Despidamos a ese padre parco, y aceptemos como madre a la poesía. Dejemos que esa literatura adolescente pierda el miedo a las emociones —la razón se ha sobrevalorado—, y que la cursilería deje de considerarse una forma menor, para empezar a estilizarla con altura.
La cursilería, que se ha asociado a la feminidad, es lo que le falta a esta literatura alimentada por machos. Hemingway ya se ha fosilizado. Busquemos la feminización de nuestra lengua.
Propongo revisar la cursilería y rescatar las cacofonías bien usadas. A practicar las aliteraciones, las anáforas, y abrazar los pleonasmos. A no asumir el neologismo como sinónimo de patología —como los manuales diagnósticos lo plantean—, sino de genialidad. A perder el miedo a los adjetivos, y marcarnos una meta más alta: aprender a usarlos. Que si nos hemos de tardar diciendo algo, tardémonos. Que extendamos la música de nuestro idioma. Que perdamos esa pretensión de lengua germana. Obliguémonos a que la demora de la enunciación valga la pena.
Y, sobre todo, rescatemos el humor. La grandeza del mismo Quijote, la obra que nos funda, es el humor. La posibilidad de decir lo que se quiera y como se quiera, burlándonos de nuestro fracaso ante el poder.
V
Mientras esta literatura se aburguesa, apuntando al norte, anquilosándose; pensemos en aquellos que reforman la lengua con una intención de saborear nuevas palabras, con un disfrute del idioma que una vieja tradición literaria no les permite.

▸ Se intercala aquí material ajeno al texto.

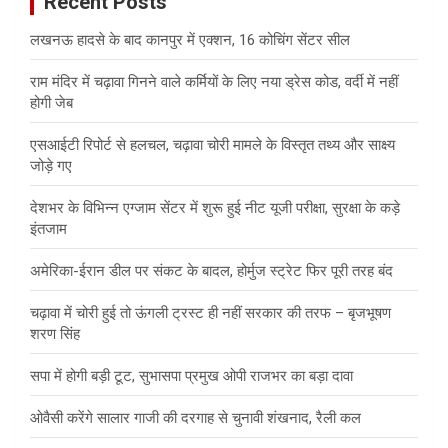
Recent Posts
लखनऊ हादसे के बाद कानपुर में एक्शन, 16 कोचिंग सेंटर सील
राम मंदिर में चढ़ावा गिनने वाले कर्मियों के लिए नया ड्रेस कोड, वर्दी में नहीं
होगी जेब
एसआईटी रिपोर्ट से हलचल, चढ़ावा चोरी मामले के विस्तृत तथ्य और साक्ष्य
जोड़े गए
देशभर के विभिन्न एग्जाम सेंटर में शुरू हुई नीट यूजी परीक्षा, सुरक्षा के कड़े
इंतजाम
अमेरिका-ईरान डील पर संकट के बादल, होर्मुज स्ट्रेट फिर पूरी तरह बंद
चढ़ावा में चोरी हुई तो ऊंगली ट्रस्ट ही नहीं सरकार की तरफ – बृजभूषण
शरण सिंह
सपा में होगी बड़ी टूट, सुभासपा प्रमुख ओपी राजभर का बड़ा दावा
ओवैसी करेंगे सालार गाजी की दरगाह से चुनावी शंखनाद, रैली कल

Aquellos que toman una “caja” y la vuelven risa, que toman el “gonorrea” para contraerlo y convertirlo en vocativo, que toman el “parche”, ese que unía telas, para hacer de parchar un verbo de reunión. Porque la lengua se expande con las travestis y las señoras, los campesinos y pandilleros, los niños y los presos; quienes doman, moldean el idioma a su medida, y no al de la Academia. Remedar este placer por la lengua puede asomar nuevos horizontes para nuestra literatura.
Y con toda su paradoja, busco en el pasado alguna semilla que prometa germinación de futuro. Si he de inscribirme a una tradición quiero que sea la que Lope de Vega anota en su Arte nuevo de hacer comedias en este tiempo, y superar las normas del pasado buscando un nuevo camino. Arrastrar nuestra forma de contar historias a nuevos límites.
Las academias deben existir como apoyo, como búsqueda de conocimiento, no como yugo cultural. Ese afán de poner nombre a las cosas para reglamentarlas, para dominarlas y para ejercer poder sobre ellas es una fantasía autoritaria. Recordemos a Foucault: “Donde se ejerce el poder hay resistencia”. Esa resistencia tendría que ser la literatura.